9 Shuggie Bain by Stuart Douglas (Picador, $25)
The winner of the 2020 Booker Prize. Read it and weep.
10 Toi Tu Toi Ora: Contemporary Māori Art by Nigel Borell (Penguin, $65)
The companion book to Auckland Art Gallery’s sublime 2020-21 exhibition Toi o Tamaki, which tells the story of 70 years of Māori art. It will be right at home on your coffee table.
(We published an excerpt of the introduction by the late Moana Jackson, here.)
1 Things I Remember, Or Was Told by Carol Shand (Writes Hill Press, $40)
Via the publisher: “The memoir of outspoken Wellington GP Carol Shand, who since the early 1960s has spent her life fighting for change in medical, social and legal issues that she considered important: maternity care, access to contraception, abortion law change, and improved response to sexual assault complaints.”
2 Sedition: Poems by Anahera Marie Gildea (Taraheke | BushLawyer, $30)
Two of Welly’s bestsellers this week are debut poetry collections from Taraheke | BushLawyer, a new publishing collective of “indigenous women and their allies from Aotearoa and so-called Australia”. All profits from their projects are donated to #landback.
Gildea’s a force and she has been writing for ages – poetry and essays, reviews and fiction – but has until now resisted publishing a book. She dedicates Sedition thusly:
Ki ngā whaea katoa, for all the mothers.
For Papatūānuku, te puna whaea, my own formidable mother, the mothers flying solo, the step ones, those in convents, the ones whose options have been foiled by biology or chronology, the godmothers, the ones stuck in crap relationships, the total goddesses, the mothers-in-law, the grandmothers, the mothers who feel close to giving up, and the ones whose children are lost.
E ngā toka tū moana, e ngā toka mīrei, e ngā māreikura, nā koutou i whāngai mai ō mātou hinengaro, me iri ki ngā pātū o te whare kōrero ēnei kupu mihi mō koutou katoa.
3 Mrs Jewell and the Wreck of the General Grant by Cristina Sanders (The Cuba Press, $37)
New historical fiction, based on the shipwreck at the Auckland Islands in 1866.
4 Surrender: Poems by Michaela Keeble (Taraheke | BushLawyer, $30)
The pre-mentioned second poetry collection published by Taraheke|BushLawyer. From the blurb: “Surrender is Michaela Keeble’s remarkable first full-length collection of poems.
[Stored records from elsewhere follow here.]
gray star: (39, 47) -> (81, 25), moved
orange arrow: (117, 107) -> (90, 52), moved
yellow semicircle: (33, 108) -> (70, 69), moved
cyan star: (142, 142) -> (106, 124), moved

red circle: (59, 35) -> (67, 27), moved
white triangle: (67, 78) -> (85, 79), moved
It responds to the call of indigenous and other radical poets – as well as to the deafening silence in white poetry – to face our colonial past and our increasingly appropriative present. In challenging herself, Michaela’s poems also challenge other white poets, writers and readers to consider the potential for violence in our voices, language choices and poetic positions. When is white poetry transformative? When it goes beyond whiteness as confession and instead dares the reader to sift it, strain it, dig it over.”
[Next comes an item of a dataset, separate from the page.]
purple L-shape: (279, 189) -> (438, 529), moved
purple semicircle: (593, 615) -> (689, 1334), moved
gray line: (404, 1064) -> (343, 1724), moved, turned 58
5 Freezing Order: A True Story of Money Laundering, Murder, and Surviving Vladimir Putin’s Wrath by Bill Browder (Simon & Schuster, $38)
We wonder what’s top of Putin’s to-read pile?
6 Happy-Go-Lucky by David Sedaris (Little, Brown, $35)
Just what the doctor ordered! A laugh.
Dozens of thumbs-up from The Atlantic: “Sublimely funny … Sedaris is back, doing the thing his readers have come to adore: offering up wry, moving, punchy stories about his oddball family … The pieces range widely, following the path of Sedaris’s travels and his eccentric mind, but a through line involves his nonagenarian father … This is one of the more complicated relationships of Sedaris’s life, and he is unflinching as he tries to understand who his enigmatic father was, and how living with him altered the shape of his own existence.”
7 Wellington Architecture: A Walking Guide by John Walsh & Patrick Reynolds (Massey University Press, $25)
These Wellingtonians, they love to walk.
8 Greta & Valdin by Rebecca K Reilly (Te Herenga Waka University Press, $35)
9 Imagining Decolonisation by Rebecca Kiddle, Bianca Elkington, Moana Jackson, Ocean Ripeka Mercier, Mike Ross, Jennie Smeaton and Amanda Thomas (Bridget Williams Books, $15)
One little BWB text to rule them all.
10 The Island Of Missing Trees by Elif Shafak (Viking, $26)
The smaller, cuter, cheaper edition of Elif Shafak’s novel about star-crossed lovers in Cyprus and a watchful fig tree is now available.